Emmanuel Macron honore ses fidèles à l'Élysée et défend son bilan politique
Macron décore ses fidèles et défend son bilan à l'Élysée

Ce lundi soir, une cérémonie solennelle s'est tenue au palais de l'Élysée, réunissant les fidèles d'Emmanuel Macron. Le président de la République a décoré plusieurs figures politiques actuelles et anciennes, leur remettant les titres de Chevalier de la Légion d'honneur ou de Chevalier de l'Ordre national du mérite. Parmi les personnalités honorées figuraient Stanislas Guerini, Olivier Dussopt, Naïma Moutchou, Patricia Mirallès, Jean-Marc Borello et Nadia Hai.

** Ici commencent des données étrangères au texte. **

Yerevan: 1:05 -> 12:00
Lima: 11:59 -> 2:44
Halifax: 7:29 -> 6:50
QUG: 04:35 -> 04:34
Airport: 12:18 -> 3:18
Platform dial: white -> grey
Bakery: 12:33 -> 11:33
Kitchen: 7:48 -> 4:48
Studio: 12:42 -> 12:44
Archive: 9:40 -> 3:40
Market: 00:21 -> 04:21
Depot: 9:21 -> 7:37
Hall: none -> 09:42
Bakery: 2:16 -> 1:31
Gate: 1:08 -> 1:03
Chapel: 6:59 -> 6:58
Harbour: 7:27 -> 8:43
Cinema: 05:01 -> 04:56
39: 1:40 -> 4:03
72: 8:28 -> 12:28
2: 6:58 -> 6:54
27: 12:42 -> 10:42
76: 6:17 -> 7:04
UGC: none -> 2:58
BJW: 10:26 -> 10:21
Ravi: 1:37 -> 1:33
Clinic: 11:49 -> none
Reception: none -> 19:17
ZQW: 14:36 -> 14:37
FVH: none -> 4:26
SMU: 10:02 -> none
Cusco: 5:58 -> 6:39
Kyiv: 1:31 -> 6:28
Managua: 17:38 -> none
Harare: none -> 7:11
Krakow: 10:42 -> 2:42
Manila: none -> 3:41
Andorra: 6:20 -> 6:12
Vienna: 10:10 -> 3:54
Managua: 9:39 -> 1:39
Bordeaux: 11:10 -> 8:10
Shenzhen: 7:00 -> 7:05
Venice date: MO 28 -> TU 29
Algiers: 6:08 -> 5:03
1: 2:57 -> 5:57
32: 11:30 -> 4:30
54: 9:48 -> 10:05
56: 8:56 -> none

Une assemblée de proches et d'anciens Premiers ministres

L'événement a rassemblé un aréopage de soutiens de longue date, incluant les anciens Premiers ministres Gabriel Attal, Élisabeth Borne et Jean Castex. Étaient également présents des ministres en fonction ou passés comme Éric Dupond-Moretti, Olivier Véran, Yaël Braun-Pivet et Gérald Darmanin. Emmanuel Macron, arrivé avec un quart d'heure de retard, a immédiatement marqué le ton en déclarant: "C'est difficile pour moi de ne pas avoir le sentiment de commencer un meeting politique!".

Des éloges appuyés pour des collaborateurs historiques

Le chef de l'État a ensuite prononcé une série d'hommages personnalisés. À Jean-Marc Borello, son ancien professeur à Sciences Po devenu délégué national d'En marche!, il a témoigné sa reconnaissance pour sa fidélité et son ouverture, affirmant: "Je vous dois beaucoup". Parmi les décorés se trouvaient aussi des membres clés de sa campagne victorieuse de 2017, comme l'ancienne porte-parole du gouvernement Sibeth Ndiaye, ainsi que Julien Denormandie et Benjamin Griveaux, considérés comme des macronistes de la première heure.

Un hommage particulier à Stanislas Guerini

Emmanuel Macron a réservé des mots particulièrement élogieux pour Stanislas Guerini, qu'il a qualifié d'"un des artisans inoubliables" de sa première élection. Le président a souligné lui "devoir tant" à celui "qui a fait tant de sacrifices". Cette prise de parole a également inclus un salut à Gabriel Attal, malgré les critiques récentes de ce dernier envers l'action gouvernementale.

La défense de la réforme des retraites

Un moment fort de la cérémonie a été l'hommage rendu à Olivier Dussopt, ancien ministre du Travail qui a porté la dernière réforme des retraites. Emmanuel Macron a salué son "dialogue qui dit tout de votre conception de votre engagement politique", ajoutant: "Pour vous cher Olivier, la politique n'est pas un jeu. C'est une affaire de loyauté, une affaire de combat".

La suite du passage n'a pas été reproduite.